公共スペースで話しかけるのは少し勇気がいりました。ユースホステルの利用者の多くはヨー
ロッパの方々なのですが、英語圏でなくとも、皆ペラペラと英語で話していたからです。さらに
韓国人や中国人などもアジアの方も少数いましたが、やはり流暢に話していました。しかし、せ
っかく来たのだから話してみたいという思いが強く、思い切って話しかけてみました。話してみ
ると皆とても友好的で僕の下手な英語でも言いたいことを汲み取ってくれました。イギリスに来
る人はやはりサッカー好きな人が多いようで、公共スペースのテレビでサッカー観戦を皆楽しん
でいました。サッカーを見た後はボードゲームで遊ぶことになりました。そこにはフランス、イ
タリア、オーストラリア、チェコ、韓国といろいろな国の人がいましたが、それぞれの国の生活
について聞いたり、イギリス観光のことを話したりしながらゲームをしました。ボードゲームや
サッカーというのは言葉の壁を取り払ってくれるもので、とても楽しく、貴重な経験をすること
ができました。もともとはただ「安いから」というだけで決めたユースホステルでしたが、この
ような体験ができるなど思いもよらず、素晴らしい思い出をつくることができて本当に良かった
と思います。
写真7.1
テレビでサッカー観戦
写真7.2
ボードゲームで交流
8.おわりに
17 日間という短い間でしたが、日本では体験できない、いろいろな経験をすることができまし
た。これまで書いてきた場所以外にもコッツウォルズ地方で美しい田園風景を見たり、世界遺産
バースの街を歩いたり、ウィンブルドンのツアーに参加したりととにかくいろいろな場所に行く
ことができました。

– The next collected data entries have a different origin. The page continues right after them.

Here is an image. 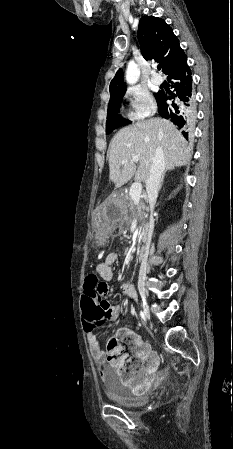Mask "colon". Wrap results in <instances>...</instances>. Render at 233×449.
Segmentation results:
<instances>
[{
  "mask_svg": "<svg viewBox=\"0 0 233 449\" xmlns=\"http://www.w3.org/2000/svg\"><path fill=\"white\" fill-rule=\"evenodd\" d=\"M99 278L95 273H89L85 278V291L80 298L82 306V326L83 328H102L104 316L103 308L99 306L97 300L98 294L95 287L98 285ZM132 337L128 333H123L112 338L107 345L108 358L114 362H120L121 351L119 347L125 344H131Z\"/></svg>",
  "mask_w": 233,
  "mask_h": 449,
  "instance_id": "colon-1",
  "label": "colon"
}]
</instances>
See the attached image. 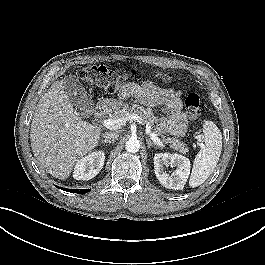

しかし、そのような体験をしながら、それと同時に痛感するのが自分の英語
能力の低さでした。もちろん、地下鉄の切符を買ったり、道を尋ねたり、買い物をしたりという
レベルでは問題はありません。しかし、少し複雑な内容のことを話そうとすると途端に何と言っ
てよいかわからなくなってしまうのです。ツアーに参加してもガイドの話していることを聞き取
るのが難しく、理解できないことが多くありました。ユースホステルではいろいろな国の人と交
流をすることができましたが、自分の英語能力が高ければ、もっと深く、いろいろなことを話せ
るのに、と悔しく思いました。その意味で、今回の海外体験研修は自分にとって英語学習に対す
る態度を改めて考える良い機会となりました。今後は自分の語学能力をさらに向上させ、もっと
広い世界を見て、少しずつ成長していけたらと思います。このような素晴らしい機会を与えてく
ださった丘友の皆様に深くお礼申し上げます。本当にありがとうございました。